■ Aim of the task
The reply is to be the lines from the one with "Show me where" through the last line of the records below, each retyped exactly, with pictures left out.

[Saved data entries]
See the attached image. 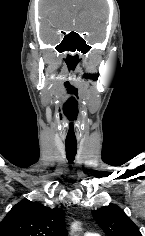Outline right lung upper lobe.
<instances>
[{
    "instance_id": "cb5924a9",
    "label": "right lung upper lobe",
    "mask_w": 145,
    "mask_h": 236,
    "mask_svg": "<svg viewBox=\"0 0 145 236\" xmlns=\"http://www.w3.org/2000/svg\"><path fill=\"white\" fill-rule=\"evenodd\" d=\"M65 212L24 200L0 222V236H66Z\"/></svg>"
}]
</instances>
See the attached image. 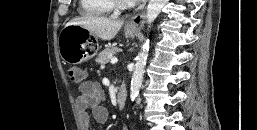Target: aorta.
I'll use <instances>...</instances> for the list:
<instances>
[{
	"label": "aorta",
	"instance_id": "aorta-1",
	"mask_svg": "<svg viewBox=\"0 0 257 130\" xmlns=\"http://www.w3.org/2000/svg\"><path fill=\"white\" fill-rule=\"evenodd\" d=\"M167 0H150L149 4L147 6V22L148 24H151L157 16L160 14L162 8L166 4ZM148 41L143 46V49L138 54L136 58L135 68L131 79V86H130V98L132 101H134L140 91L143 76H144V70L145 65L147 61L148 56V47H147Z\"/></svg>",
	"mask_w": 257,
	"mask_h": 130
}]
</instances>
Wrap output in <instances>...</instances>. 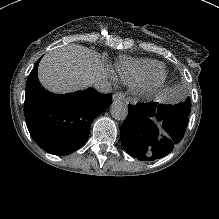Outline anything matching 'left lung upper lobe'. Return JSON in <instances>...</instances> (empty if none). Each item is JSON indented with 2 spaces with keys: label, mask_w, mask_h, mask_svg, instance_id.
<instances>
[{
  "label": "left lung upper lobe",
  "mask_w": 219,
  "mask_h": 219,
  "mask_svg": "<svg viewBox=\"0 0 219 219\" xmlns=\"http://www.w3.org/2000/svg\"><path fill=\"white\" fill-rule=\"evenodd\" d=\"M173 106L180 108L187 113H190L191 103H190L189 98H187L185 102H181V103H178L177 105H173Z\"/></svg>",
  "instance_id": "obj_1"
}]
</instances>
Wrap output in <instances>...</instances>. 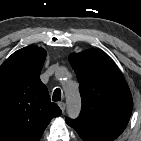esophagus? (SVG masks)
Masks as SVG:
<instances>
[{"instance_id":"esophagus-1","label":"esophagus","mask_w":141,"mask_h":141,"mask_svg":"<svg viewBox=\"0 0 141 141\" xmlns=\"http://www.w3.org/2000/svg\"><path fill=\"white\" fill-rule=\"evenodd\" d=\"M60 109L62 110V112L64 113L65 109H66V104L64 102H59L58 103Z\"/></svg>"}]
</instances>
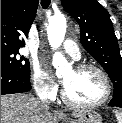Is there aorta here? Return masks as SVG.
Segmentation results:
<instances>
[{"mask_svg": "<svg viewBox=\"0 0 122 123\" xmlns=\"http://www.w3.org/2000/svg\"><path fill=\"white\" fill-rule=\"evenodd\" d=\"M66 33V18L64 15H55L49 20L47 27L48 40L53 49L58 48L65 37ZM53 66L56 68V72L60 73L66 69L69 65L65 57L57 52L53 55Z\"/></svg>", "mask_w": 122, "mask_h": 123, "instance_id": "762f6f07", "label": "aorta"}]
</instances>
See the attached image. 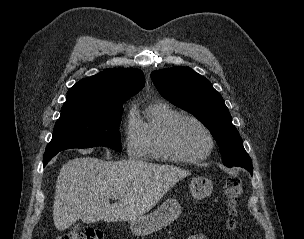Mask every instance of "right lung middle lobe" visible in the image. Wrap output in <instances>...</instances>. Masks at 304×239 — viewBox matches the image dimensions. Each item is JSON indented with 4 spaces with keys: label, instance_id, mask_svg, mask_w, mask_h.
Returning <instances> with one entry per match:
<instances>
[{
    "label": "right lung middle lobe",
    "instance_id": "obj_1",
    "mask_svg": "<svg viewBox=\"0 0 304 239\" xmlns=\"http://www.w3.org/2000/svg\"><path fill=\"white\" fill-rule=\"evenodd\" d=\"M122 106L62 112L45 153L70 148L106 146L121 152L118 127Z\"/></svg>",
    "mask_w": 304,
    "mask_h": 239
}]
</instances>
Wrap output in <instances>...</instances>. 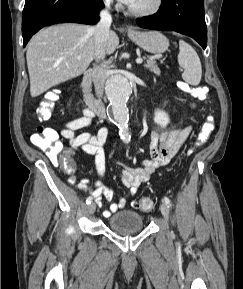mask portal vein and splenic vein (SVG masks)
Here are the masks:
<instances>
[{
  "label": "portal vein and splenic vein",
  "mask_w": 243,
  "mask_h": 289,
  "mask_svg": "<svg viewBox=\"0 0 243 289\" xmlns=\"http://www.w3.org/2000/svg\"><path fill=\"white\" fill-rule=\"evenodd\" d=\"M77 59L80 60L81 57H77ZM136 62H137L138 64H141V63L143 62V60H142L141 58H138V59H136Z\"/></svg>",
  "instance_id": "18ae733b"
}]
</instances>
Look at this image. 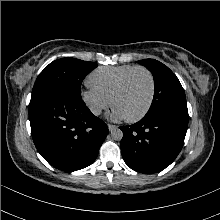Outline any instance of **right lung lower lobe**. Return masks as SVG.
<instances>
[{
	"label": "right lung lower lobe",
	"instance_id": "98d812e1",
	"mask_svg": "<svg viewBox=\"0 0 220 220\" xmlns=\"http://www.w3.org/2000/svg\"><path fill=\"white\" fill-rule=\"evenodd\" d=\"M29 120L38 152L50 165L67 172L92 164L109 133L82 99L58 91L32 94Z\"/></svg>",
	"mask_w": 220,
	"mask_h": 220
}]
</instances>
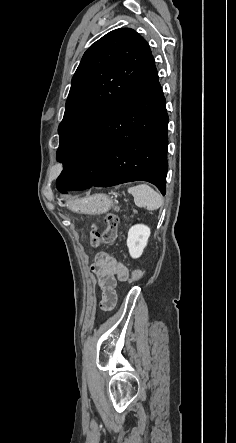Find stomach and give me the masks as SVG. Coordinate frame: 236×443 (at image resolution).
<instances>
[{"label": "stomach", "mask_w": 236, "mask_h": 443, "mask_svg": "<svg viewBox=\"0 0 236 443\" xmlns=\"http://www.w3.org/2000/svg\"><path fill=\"white\" fill-rule=\"evenodd\" d=\"M68 206L80 212L103 214L113 206V201L105 194H95L87 198L71 201Z\"/></svg>", "instance_id": "0dacf381"}]
</instances>
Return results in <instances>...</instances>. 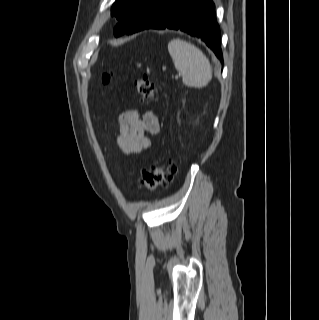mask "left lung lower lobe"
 Segmentation results:
<instances>
[{
	"label": "left lung lower lobe",
	"instance_id": "0a47b994",
	"mask_svg": "<svg viewBox=\"0 0 319 320\" xmlns=\"http://www.w3.org/2000/svg\"><path fill=\"white\" fill-rule=\"evenodd\" d=\"M145 29H174L203 42L223 62L220 28L212 0H157L128 29L132 34Z\"/></svg>",
	"mask_w": 319,
	"mask_h": 320
}]
</instances>
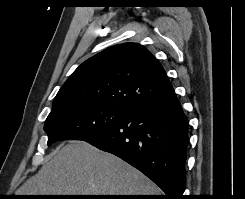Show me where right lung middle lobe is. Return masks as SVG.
<instances>
[{
    "label": "right lung middle lobe",
    "instance_id": "dd1d6c3e",
    "mask_svg": "<svg viewBox=\"0 0 245 199\" xmlns=\"http://www.w3.org/2000/svg\"><path fill=\"white\" fill-rule=\"evenodd\" d=\"M129 111L96 103L64 107L49 114L44 128L48 145L62 139L87 140L114 126Z\"/></svg>",
    "mask_w": 245,
    "mask_h": 199
}]
</instances>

■ Problem solution
Show me where right lung middle lobe is. Return masks as SVG.
<instances>
[{
    "label": "right lung middle lobe",
    "instance_id": "dd1d6c3e",
    "mask_svg": "<svg viewBox=\"0 0 245 199\" xmlns=\"http://www.w3.org/2000/svg\"><path fill=\"white\" fill-rule=\"evenodd\" d=\"M129 111L96 103L64 107L49 114L44 128L48 145L62 139L87 140L114 126Z\"/></svg>",
    "mask_w": 245,
    "mask_h": 199
}]
</instances>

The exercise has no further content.